- **Problem statement**: Write out all records as given; omit images.

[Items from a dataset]
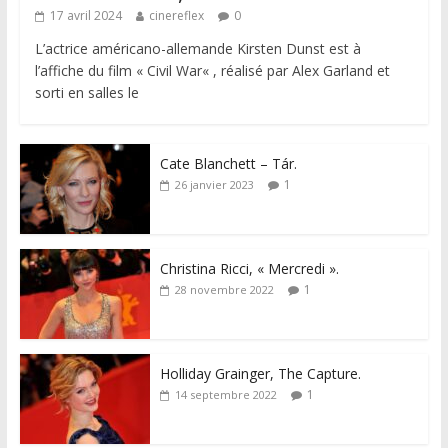
17 avril 2024
cinereflex
0
L’actrice américano-allemande Kirsten Dunst est à
l’affiche du film « Civil War« , réalisé par Alex Garland et
sorti en salles le
Cate Blanchett – Tár.
1
26 janvier 2023
Christina Ricci, « Mercredi ».
1
28 novembre 2022
Holliday Grainger, The Capture.
1
14 septembre 2022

- **Expected answer**:
17 avril 2024
cinereflex
0
L’actrice américano-allemande Kirsten Dunst est à
l’affiche du film « Civil War« , réalisé par Alex Garland et
sorti en salles le
Cate Blanchett – Tár.
1
26 janvier 2023
Christina Ricci, « Mercredi ».
1
28 novembre 2022
Holliday Grainger, The Capture.
1
14 septembre 2022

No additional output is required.